La chambre de contrôle et la chambre disciplinaire polonaises, deux nouvelles chambres de la Cour suprême du pays, pourraient être contraires aux exigences du droit de l’Union européenne, certains juges ayant été nommés en « violation flagrante » des lois polonaises en la matière, estime l’avocat général de la Cour de justice de l’UE (CJUE), dans des conclusions rendues le 15 avril.
Ces conclusions font suite à une demande de décision préjudicielle formulée par la chambre civile et la chambre du travail et de la sécurité sociale de la Cour suprême polonaise concernant deux affaires : une demande de récusation de juges de la chambre de contrôle polonaise (affaire C-487/19) ; une contestation d’une procédure disciplinaire (affaire C-508/19).
Affaire C-487/19
Membre et porte-parole du Conseil national de la magistrature polonais, le juge W.Ż. avait critiqué publiquement les réformes judiciaires menées en Pologne par le parti au pouvoir ('Droit et Justice' ou PiS). En 2018, il a fait l’objet d'une révocation.
Après l’introduction d’un recours contre cette décision, qui devait être examiné par la chambre de contrôle de la Cour suprême, W.Ż. a introduit une demande de récusation de tous les juges siégeant à la chambre de contrôle.
Selon lui, cette chambre ne pouvait pas se prononcer sur son recours de manière impartiale et indépendante en raison de sa composition et des modalités de sélection de ses membres par le Conseil de la magistrature, en violation de la Constitution polonaise.

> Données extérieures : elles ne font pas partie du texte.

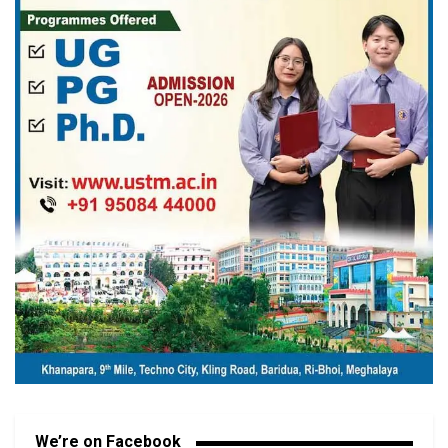
We’re on Facebook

W.Ż. affirme que les juges siégeant à la chambre de contrôle ont été nommés par une résolution du Conseil de la magistrature qui a fait l’objet d’un recours, toujours en cours, devant la Cour suprême administrative polonaise.
En dépit des procédures en cours, le Président polonais, Andrzej Duda, a nommé, le 20 février, A.S. aux fonctions de juge à la chambre de contrôle. Ce dernier a rejeté le recours de W.Ż.
Dans les conclusions rendues ce jour, l’avocat général de la CJUE souligne que l’acte de nomination d’A.S. pris par le Président Duda avant que la Cour suprême administrative se prononce définitivement sur le recours dirigé contre la résolution du Conseil de la magistrature « constitue une violation flagrante des règles nationales régissant la procédure de nomination de juges à la Cour suprême polonaise » au regard du droit de l’UE.
Affaire C-508/19
S’agissant de la seconde affaire, M.F., une juge polonaise, a contesté une procédure disciplinaire ouverte contre elle au motif que le juge saisi du dossier (J.M.) a été nommé de manière irrégulière.
Dans ses conclusions, l’avocat général souligne qu’il y a eu « de nombreuses violations potentiellement flagrantes du droit applicable aux nominations judiciaires dans la procédure de nomination concernant J.M. ».
Il épingle notamment le fait que la procédure a été ouverte sur la base d’une communication du Président Duda sans le contreseing ministériel requis par la Constitution polonaise, et a impliqué le nouveau Conseil de la magistrature, « dont les membres avaient été nommés selon une nouvelle procédure législative, ce qui est inconstitutionnel et ne garantit pas l’indépendance ».